We discussed other defining moments in Megan’s life. The birth of her two boys awoke in her a love and nurturing “a magic” Megan states “she didn’t know she had”. Embracing motherhood and watching her boys grow and evolve has been one of her unexpected joys, “an amazing blur”. Megan did not see herself where she is now, a stay at home mom, a homeschooler and wife. She planned on being a chef in NYC. Currently, she is utilizing her culinary skills and showcasing paleo-centric meals and desserts along with her homeschooling days on Instagram. Check her out @megthepaleo
Megan feels that she is forging her path to reinvention. Seeing the world in a new way. Seeing herself in a new light. Acknowledging her humanness. Actively speaking out about her rape experiences, shaking off the self blame and shame, pursuing change through therapy, watching her children blossom via homeschooling have all led to positive change and hope. Megan refuses to let her trauma define and control her. She dreams of feeling at peace with herself and the world. Megan says she does not see herself as a badass but that she is aiming to get there. Where is she describes herself out loud or presents herself in that badass intimidating fashion it is because she herself believes it, rather than a mode of self-protection to guard herself against others. As in my last interview I feel so differently than my friend feels about herself. In my eyes who she is, what she experienced and who she is striving to become shows tremendous bravery, guts and heart. All the makings of a badass.

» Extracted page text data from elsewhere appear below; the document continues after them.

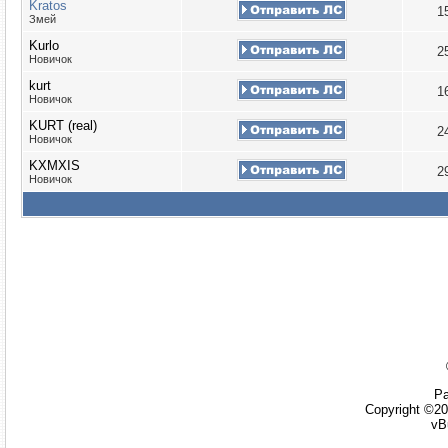
Kratos
1
Змей
Kurlo
2
Новичок
kurt
1
Новичок
KURT (real)
2
Новичок
KXMXIS
2
Новичок
Ра
Copyright ©20
vB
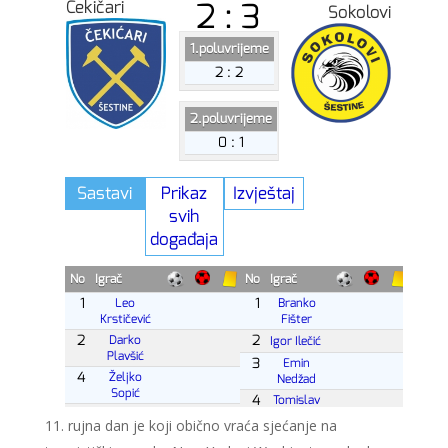
rujna dan je koji obično vraća sjećanje na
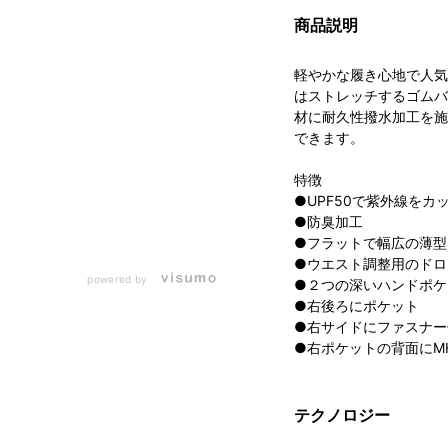
商品説明
軽やかな履き心地で人気
はストレッチするゴムバ
材に耐久性撥水加工を施
できます。
特徴
●UPF50で紫外線をカ
●防臭加工
●フラットで幅広の薄型
●ウエスト調整用のドロ
powered by
●２つの深いハンドポケ
●右後ろにポケット
●右サイドにファスナー
●右ポケットの背面にM
テクノロジー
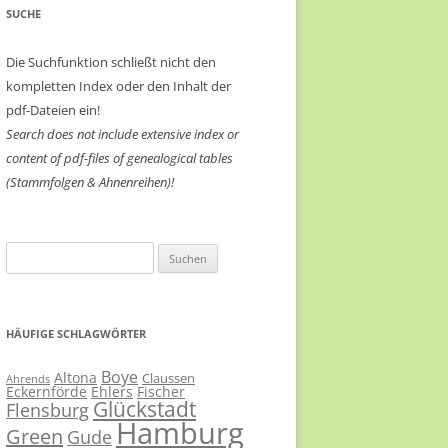
SUCHE
Die Suchfunktion schließt nicht den
kompletten Index oder den Inhalt der
pdf-Dateien ein!
Search does not include extensive index or
content of
pdf-files of genealogical tables
(Stammfolgen & Ahnenreihen)!
Suchen
nach:
HÄUFIGE SCHLAGWÖRTER
Boye
Altona
Claussen
Ahrends
Eckernförde
Ehlers
Fischer
Glückstadt
Flensburg
Hamburg
Green
Gude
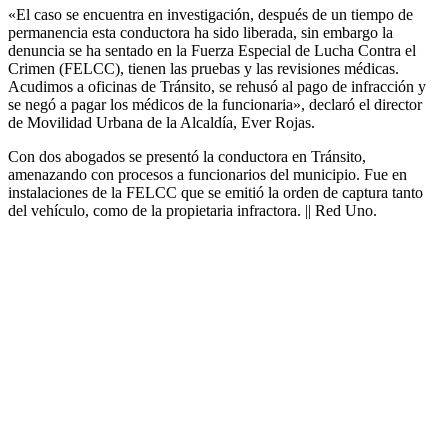
«El caso se encuentra en investigación, después de un tiempo de
permanencia esta conductora ha sido liberada, sin embargo la
denuncia se ha sentado en la Fuerza Especial de Lucha Contra el
Crimen (FELCC), tienen las pruebas y las revisiones médicas.
Acudimos a oficinas de Tránsito, se rehusó al pago de infracción y
se negó a pagar los médicos de la funcionaria», declaró el director
de Movilidad Urbana de la Alcaldía, Ever Rojas.
Con dos abogados se presentó la conductora en Tránsito,
amenazando con procesos a funcionarios del municipio.
Fue en
instalaciones de la FELCC que se emitió la orden de captura tanto
del vehículo, como de la propietaria infractora. || Red Uno.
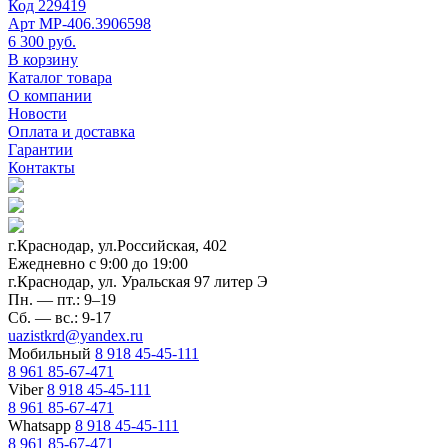
Код
229419
Арт
МР-406.3906598
6 300 руб.
В корзину
Каталог товара
О компании
Новости
Оплата и доставка
Гарантии
Контакты
г.Краснодар, ул.Российская, 402
Ежедневно c 9:00 до 19:00
г.Краснодар, ул. Уральская 97 литер Э
Пн. — пт.: 9–19
Сб. — вс.: 9-17
uazistkrd@yandex.ru
Мобильный
8 918 45-45-111
8 961 85-67-471
Viber
8 918 45-45-111
8 961 85-67-471
Whatsapp
8 918 45-45-111
8 961 85-67-471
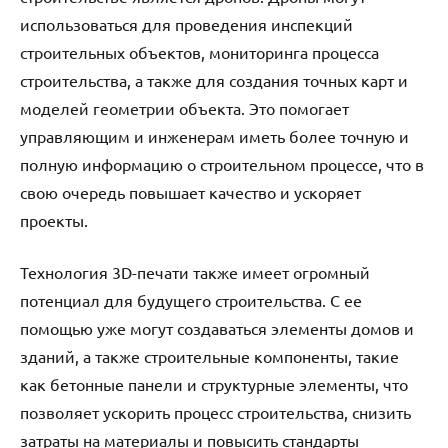
использоваться для проведения инспекций
строительных объектов, мониторинга процесса
строительства, а также для создания точных карт и
моделей геометрии объекта. Это помогает
управляющим и инженерам иметь более точную и
полную информацию о строительном процессе, что в
свою очередь повышает качество и ускоряет
проекты.
Технология 3D-печати также имеет огромный
потенциал для будущего строительства. С ее
помощью уже могут создаваться элементы домов и
зданий, а также строительные компоненты, такие
как бетонные панели и структурные элементы, что
позволяет ускорить процесс строительства, снизить
затраты на материалы и повысить стандарты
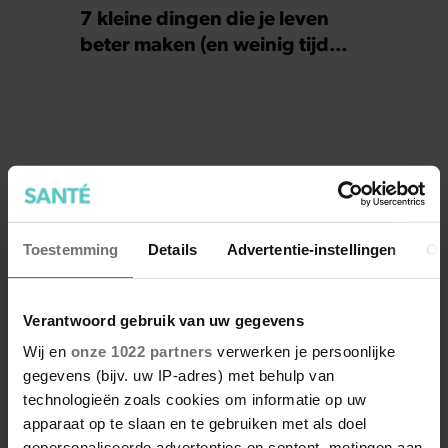
7 kleine dingen die je leven
beter maken (en weinig tijd
kosten)
Toestemming
Details
Advertentie-instellingen
Ov
Verantwoord gebruik van uw gegevens
Wij en
onze 1022 partners
verwerken je persoonlijke
gegevens (bijv. uw IP-adres) met behulp van
technologieën zoals cookies om informatie op uw
apparaat op te slaan en te gebruiken met als doel
gepersonaliseerde advertenties en content, metingen aan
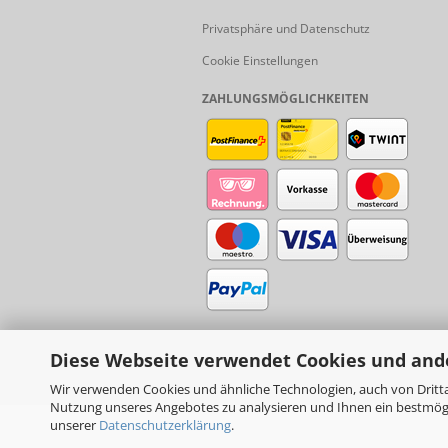
Privatsphäre und Datenschutz
Cookie Einstellungen
ZAHLUNGSMÖGLICHKEITEN
Diese Webseite verwendet Cookies und and
Wir verwenden Cookies und ähnliche Technologien, auch von Dritta
Nutzung unseres Angebotes zu analysieren und Ihnen ein bestmögli
unserer
Datenschutzerklärung
.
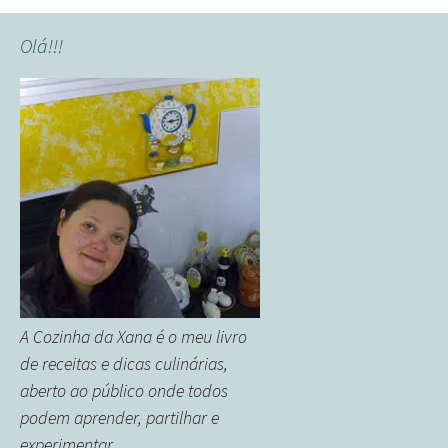
Olá!!!
A Cozinha da Xana é o meu livro
de receitas e dicas culinárias,
aberto ao público onde todos
podem aprender, partilhar e
experimentar.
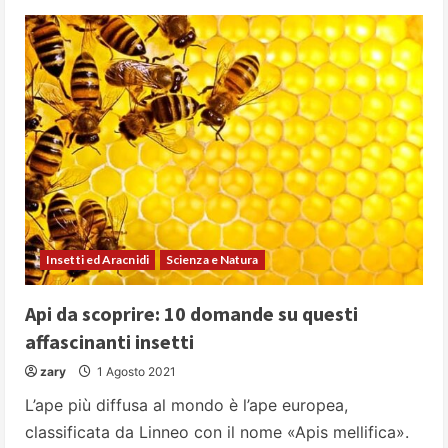
Insetti ed Aracnidi
Scienza e Natura
Api da scoprire: 10 domande su questi
affascinanti insetti
zary
1 Agosto 2021
L’ape più diffusa al mondo è l’ape europea,
classificata da Linneo con il nome «Apis mellifica».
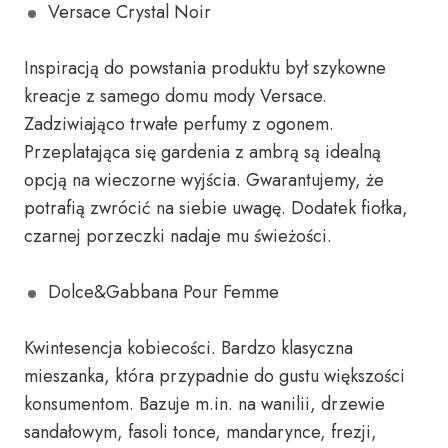
Versace Crystal Noir
Inspiracją do powstania produktu był szykowne
kreacje z samego domu mody Versace.
Zadziwiająco trwałe perfumy z ogonem.
Przeplatająca się gardenia z ambrą są idealną
opcją na wieczorne wyjścia. Gwarantujemy, że
potrafią zwrócić na siebie uwagę. Dodatek fiołka,
czarnej porzeczki nadaje mu świeżości.
Dolce&Gabbana Pour Femme
Kwintesencja kobiecości. Bardzo klasyczna
mieszanka, która przypadnie do gustu większości
konsumentom. Bazuje m.in. na wanilii, drzewie
sandałowym, fasoli tonce, mandarynce, frezji,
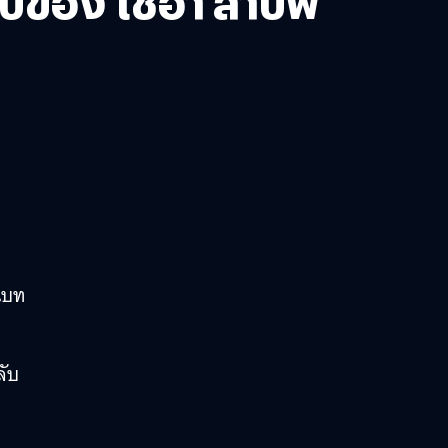
บับของ ไชอา ลาบัฟ
นบท
ลับ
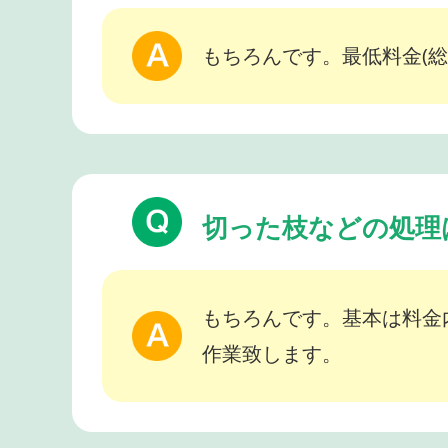
もちろんです。最低料金(総
切った枝などの処理
もちろんです。基本は料金
作業致します。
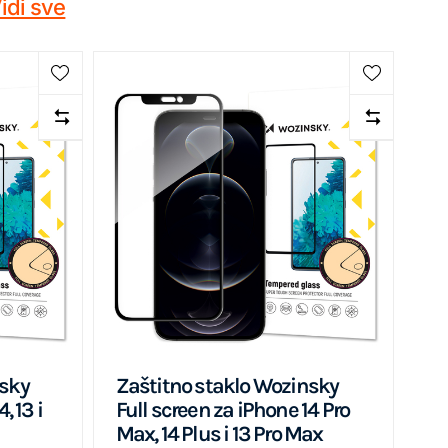
idi sve
nsky
Zaštitno staklo Wozinsky
, 13 i
Full screen za iPhone 14 Pro
Max, 14 Plus i 13 Pro Max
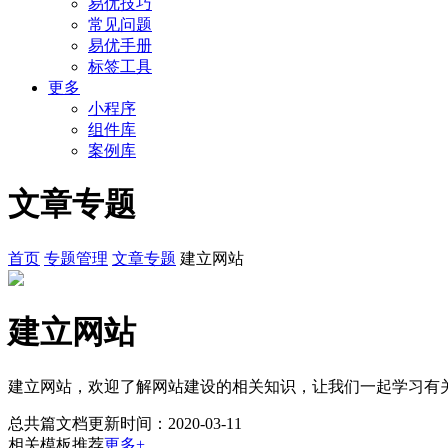
易优技巧
常见问题
易优手册
标签工具
更多
小程序
组件库
案例库
文章专题
首页
专题管理
文章专题
建立网站
建立网站
建立网站，欢迎了解网站建设的相关知识，让我们一起学习有
总共
篇文档
更新时间：2020-03-11
相关模板推荐
更多+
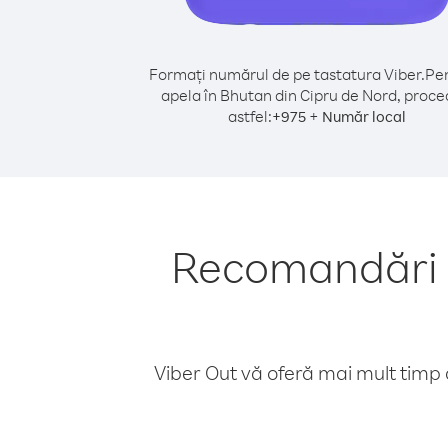
Formați numărul de pe tastatura Viber.
Pen
apela în Bhutan din Cipru de Nord, proce
astfel:
+
+
975
Număr local
Recomandări p
Viber Out vă oferă mai mult timp d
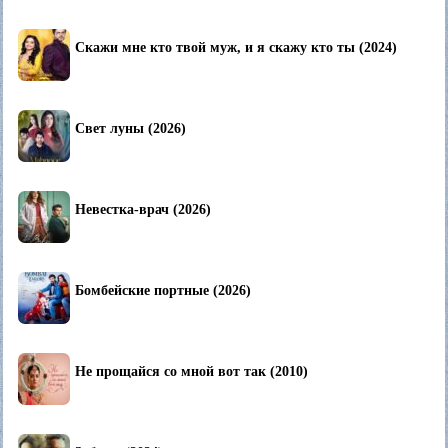
Скажи мне кто твой муж, и я скажу кто ты (2024)
Свет луны (2026)
Невестка-врач (2026)
Бомбейские портные (2026)
Не прощайся со мной вот так (2010)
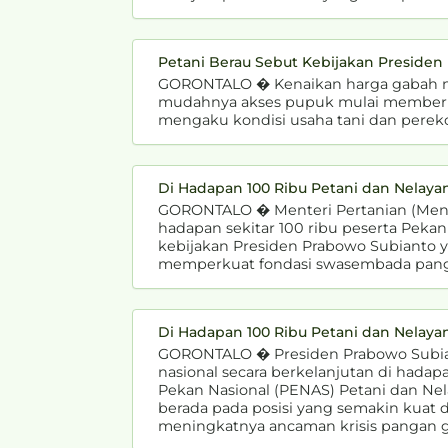
Petani Berau Sebut Kebijakan Preside
GORONTALO � Kenaikan harga gabah men
mudahnya akses pupuk mulai memberika
mengaku kondisi usaha tani dan pereko
Di Hadapan 100 Ribu Petani dan Nelay
GORONTALO � Menteri Pertanian (Menta
hadapan sekitar 100 ribu peserta Pekan
kebijakan Presiden Prabowo Subianto y
memperkuat fondasi swasembada panga
Di Hadapan 100 Ribu Petani dan Nelaya
GORONTALO � Presiden Prabowo Subi
nasional secara berkelanjutan di hadap
Pekan Nasional (PENAS) Petani dan Nel
berada pada posisi yang semakin kua
meningkatnya ancaman krisis pangan g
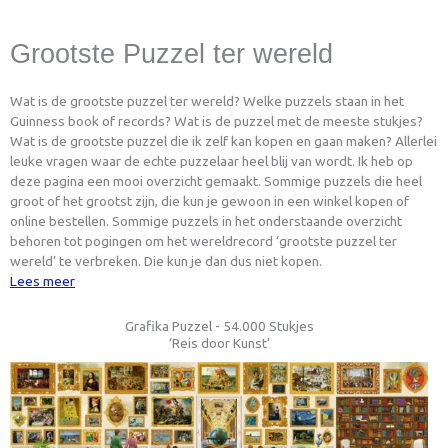
Grootste Puzzel ter wereld
Wat is de grootste puzzel ter wereld? Welke puzzels staan in het
Guinness book of records? Wat is de puzzel met de meeste stukjes?
Wat is de grootste puzzel die ik zelf kan kopen en gaan maken? Allerlei
leuke vragen waar de echte puzzelaar heel blij van wordt. Ik heb op
deze pagina een mooi overzicht gemaakt. Sommige puzzels die heel
groot of het grootst zijn, die kun je gewoon in een winkel kopen of
online bestellen. Sommige puzzels in het onderstaande overzicht
behoren tot pogingen om het wereldrecord ‘grootste puzzel ter
wereld’ te verbreken. Die kun je dan dus niet kopen.
Lees meer
Grafika Puzzel - 54.000 Stukjes
‘Reis door Kunst’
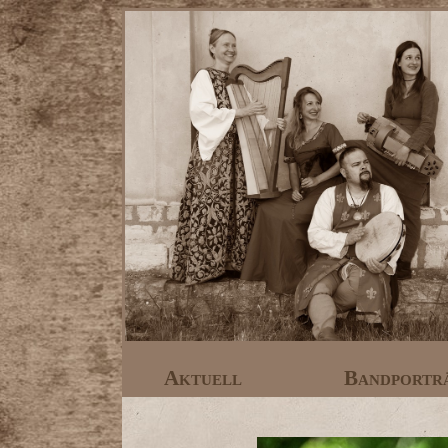
Aktuell
Bandportr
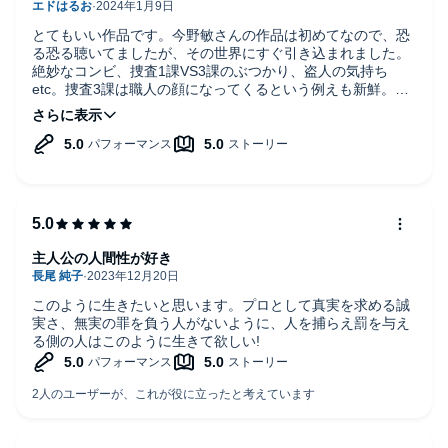
とてもいい作品です。今野敏さんの作品は初めてなので、恐
る恐る聴いてましたが、その世界にすぐ引き込まれました。
絶妙なコンビ、捜査1課VS3課のぶつかり、盗人の気持ち
etc。捜査3課は職人の顔になってくるという例えも新鮮。丸
く収束させるのも秀逸です。
主人公の人間性が好き
このように生きたいと思います。プロとして真実を求める誠
実さ、無実の罪を負う人がないように、人を捕らえ罰を与え
る側の人はこのように生きて欲しい!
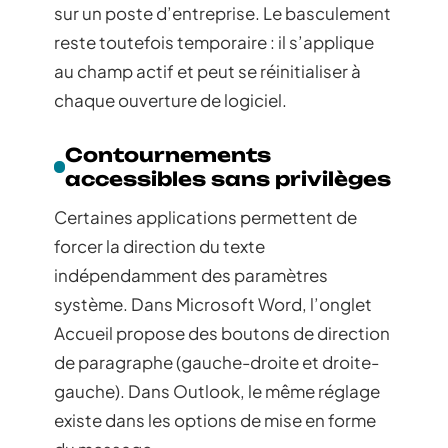
sur un poste d’entreprise. Le basculement
reste toutefois temporaire : il s’applique
au champ actif et peut se réinitialiser à
chaque ouverture de logiciel.
Contournements
accessibles sans privilèges
Certaines applications permettent de
forcer la direction du texte
indépendamment des paramètres
système. Dans Microsoft Word, l’onglet
Accueil propose des boutons de direction
de paragraphe (gauche-droite et droite-
gauche). Dans Outlook, le même réglage
existe dans les options de mise en forme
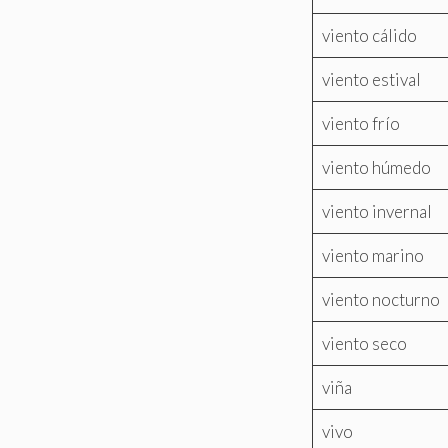
viento cálido
viento estival
viento frío
viento húmedo
viento invernal
viento marino
viento nocturno
viento seco
viña
vivo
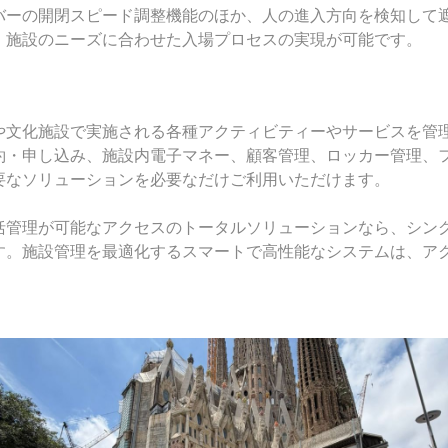
バーの開閉スピード調整機能のほか、人の進入方向を検知して
、施設のニーズに合わせた入場プロセスの実現が可能です。
や文化施設で実施される各種アクティビティーやサービスを管
約・申し込み、施設内電子マネー、顧客管理、ロッカー管理、
要なソリューションを必要なだけご利用いただけます。
括管理が可能なアクセスのトータルソリューションなら、シン
す。施設管理を最適化するスマートで高性能なシステムは、ア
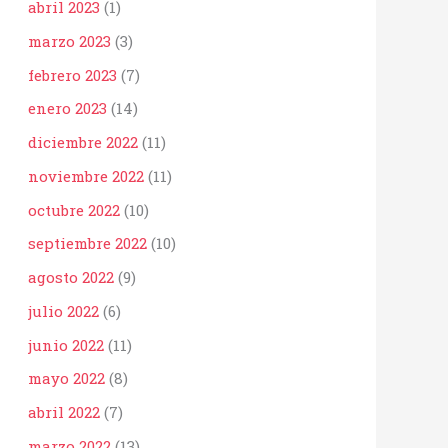
abril 2023
(1)
marzo 2023
(3)
febrero 2023
(7)
enero 2023
(14)
diciembre 2022
(11)
noviembre 2022
(11)
octubre 2022
(10)
septiembre 2022
(10)
agosto 2022
(9)
julio 2022
(6)
junio 2022
(11)
mayo 2022
(8)
abril 2022
(7)
marzo 2022
(13)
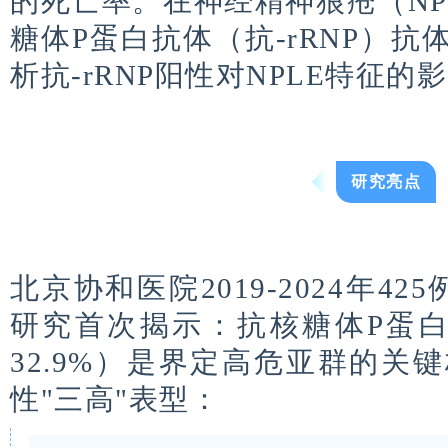
的死亡率。在神经精神狼疮（NP
糖体P蛋白抗体（抗-rRNP）
析抗-rRNP阳性对NPLE特征
研究亮点
北京协和医院
2019-2024
年
425
研究首次揭示：抗核糖体
P
蛋
32.9%
）是界定高危亚群的关键
性
"
三高
"
表型：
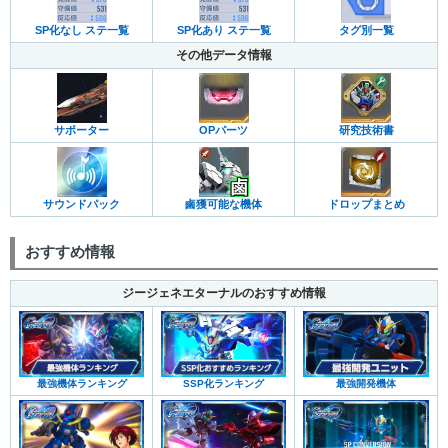
SP化なし ステ一覧
SP化あり ステ一覧
タグ別一覧
その他データ情報
サポーター
OPパーツ
研究技術書
サウンドパック
鹵獲可能な機体
ドロップまとめ
おすすめ情報
ジージェネエターナルのおすすめ情報
最強機体ランキング
SSP化ランキング
最強開発機体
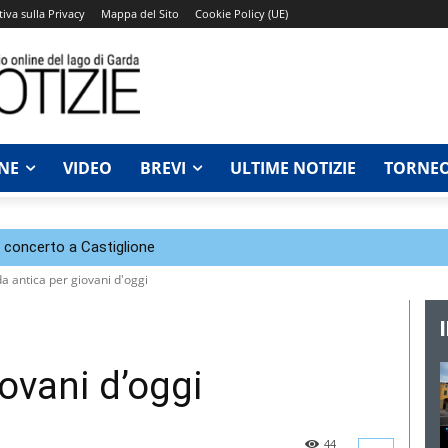
iva sulla Privacy
Mappa del Sito
Cookie Policy (UE)
NE
VIDEO
BREVI
ULTIME NOTIZIE
TORNEO
n concerto a Castiglione
da antica per giovani d'oggi
iovani d’oggi
44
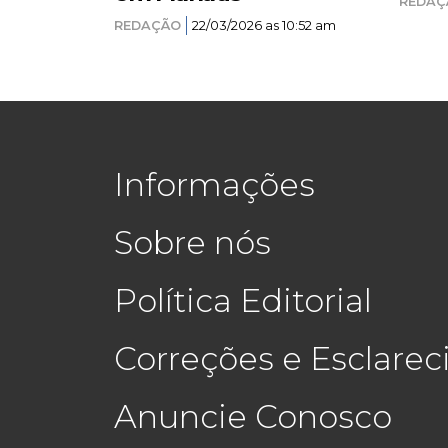
REDAÇ
REDAÇÃO
22/03/2026 as 10:52 am
Informações
Sobre nós
Política Editorial
Correções e Esclare
Anuncie Conosco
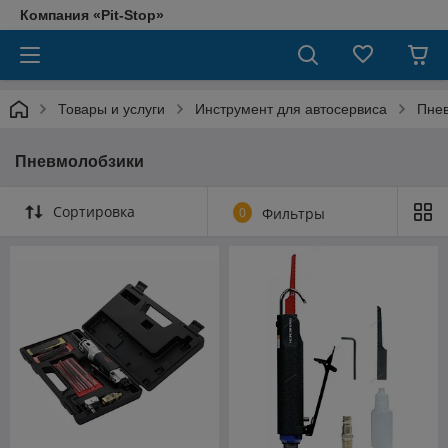
Компания «Pit-Stop»
Товары и услуги
Инструмент для автосервиса
Пне
Пневмолобзики
Сортировка
0
Фильтры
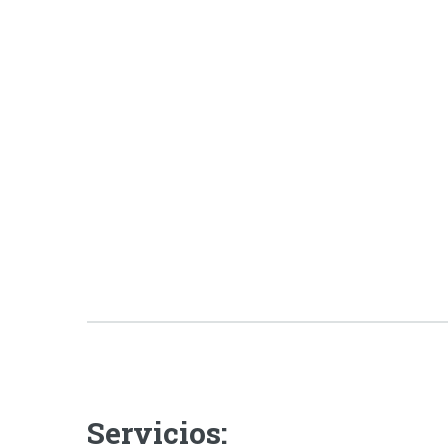
Servicios:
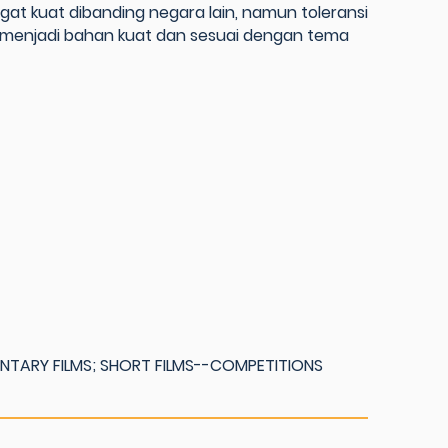
gat kuat dibanding negara lain, namun toleransi
sa menjadi bahan kuat dan sesuai dengan tema
NTARY FILMS; SHORT FILMS--COMPETITIONS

As we wrap up our conversation I ask Megan what her goals are for 2019. She smiles and chuckles a bit and says that she avoids making resolutions. That for her and her OCD type thought processes resolutions are self-sabotage. She prefers to see how change unfolds and be pleasantly surprised with the flourishing in her life. But, she says that she is aiming to be healthier. Healthier self and family. For what it’s worth I think she is well underway.